Technology continues to be a primary growth driver worldwide, according to the Clyde & Co analysis. Deals completed in the first half of this year included investments into US-based startup Openly, Belgium’s Keypoint and yallacompare in the United Arab Emirates.

Ms Chan commented: “While insurtech investment dived in Q1 due to Covid-19, it rebounded in the second quarter. Although investors have already become more selective since last year, a trend that the pandemic will strengthen, high-quality tech offerings are still attractive, provided they can prove their worth. Startups now reaching maturity with a proven track record are ripe for acquisition and we expect this to be a key deal driver in H1 2021.”

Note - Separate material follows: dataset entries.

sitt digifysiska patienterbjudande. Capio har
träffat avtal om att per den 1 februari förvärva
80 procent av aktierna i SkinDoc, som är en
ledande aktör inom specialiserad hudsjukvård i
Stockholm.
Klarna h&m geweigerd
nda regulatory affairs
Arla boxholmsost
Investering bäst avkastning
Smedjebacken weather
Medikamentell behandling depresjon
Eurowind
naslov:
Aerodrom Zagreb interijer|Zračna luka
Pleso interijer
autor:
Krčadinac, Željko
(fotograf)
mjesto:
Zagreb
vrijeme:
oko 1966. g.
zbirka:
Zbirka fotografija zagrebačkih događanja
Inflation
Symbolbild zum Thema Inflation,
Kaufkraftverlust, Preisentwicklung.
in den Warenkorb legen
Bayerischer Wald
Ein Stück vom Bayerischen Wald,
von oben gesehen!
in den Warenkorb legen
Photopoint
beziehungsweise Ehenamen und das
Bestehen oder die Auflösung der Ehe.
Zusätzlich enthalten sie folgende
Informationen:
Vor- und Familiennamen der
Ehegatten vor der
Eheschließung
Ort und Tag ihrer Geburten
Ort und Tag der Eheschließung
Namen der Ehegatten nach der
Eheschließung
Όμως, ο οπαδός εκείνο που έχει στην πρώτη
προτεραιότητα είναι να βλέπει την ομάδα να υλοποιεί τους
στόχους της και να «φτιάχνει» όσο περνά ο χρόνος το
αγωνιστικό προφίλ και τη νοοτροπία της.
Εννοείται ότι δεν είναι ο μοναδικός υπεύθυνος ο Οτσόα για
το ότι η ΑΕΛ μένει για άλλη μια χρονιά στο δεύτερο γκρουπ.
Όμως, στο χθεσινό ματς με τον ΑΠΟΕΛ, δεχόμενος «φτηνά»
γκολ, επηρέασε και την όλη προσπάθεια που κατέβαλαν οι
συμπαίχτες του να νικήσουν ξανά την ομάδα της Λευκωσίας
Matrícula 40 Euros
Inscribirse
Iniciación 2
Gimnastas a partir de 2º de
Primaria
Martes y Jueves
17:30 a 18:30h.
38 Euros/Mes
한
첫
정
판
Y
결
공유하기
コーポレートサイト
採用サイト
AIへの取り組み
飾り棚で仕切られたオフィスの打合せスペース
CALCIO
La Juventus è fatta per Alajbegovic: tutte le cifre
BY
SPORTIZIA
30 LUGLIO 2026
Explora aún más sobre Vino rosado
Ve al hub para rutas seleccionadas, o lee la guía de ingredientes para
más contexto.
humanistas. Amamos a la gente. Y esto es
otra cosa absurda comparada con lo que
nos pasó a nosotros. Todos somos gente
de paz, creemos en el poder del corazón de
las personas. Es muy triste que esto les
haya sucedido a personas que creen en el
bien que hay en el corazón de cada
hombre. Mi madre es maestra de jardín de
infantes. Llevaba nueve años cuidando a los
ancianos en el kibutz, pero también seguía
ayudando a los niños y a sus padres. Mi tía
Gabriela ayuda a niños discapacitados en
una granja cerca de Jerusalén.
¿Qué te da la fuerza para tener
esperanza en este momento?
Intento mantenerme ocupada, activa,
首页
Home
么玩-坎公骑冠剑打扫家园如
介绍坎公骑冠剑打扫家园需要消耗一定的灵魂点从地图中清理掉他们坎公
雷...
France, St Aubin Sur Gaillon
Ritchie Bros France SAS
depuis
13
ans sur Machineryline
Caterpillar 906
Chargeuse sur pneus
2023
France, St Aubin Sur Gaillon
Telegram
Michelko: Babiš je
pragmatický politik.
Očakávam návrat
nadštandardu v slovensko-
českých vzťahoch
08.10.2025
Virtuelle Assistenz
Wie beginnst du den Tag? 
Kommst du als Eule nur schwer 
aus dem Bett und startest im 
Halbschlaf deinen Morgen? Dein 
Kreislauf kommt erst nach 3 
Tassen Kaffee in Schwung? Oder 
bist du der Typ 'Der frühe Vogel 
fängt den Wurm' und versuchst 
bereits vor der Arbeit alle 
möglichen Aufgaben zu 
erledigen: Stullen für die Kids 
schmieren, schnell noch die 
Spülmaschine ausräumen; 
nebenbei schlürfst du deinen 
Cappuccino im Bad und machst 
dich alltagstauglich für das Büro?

As with most past major catastrophes, Covid-19 has triggered a further hardening in the primary and reinsurance market and attracted fresh capital, enabling the creation of some major new startups such as specialty re/insurer Convex led by Stephen Catlin and broker McGill & Partners led by Steve McGill. This could depress M&A activity, according to Clyde & Co.

“Covid-19 has accelerated the market hardening that was already underway and re/insurers are keen to write more risk at a higher price but need to offset losses from Covid-19 in order to do so,” said Mr Edwards.

“As rates rise, there is also the potential for a wave of new startups and scale-ups, as we have seen in the aftermath of other major loss events in the past, albeit the situation now is more nuanced than post-Hurricane Katrina, for example. That has not deterred a range of market figures from exploring options and there has been a succession of headlines around early-stage startup plans,” he added.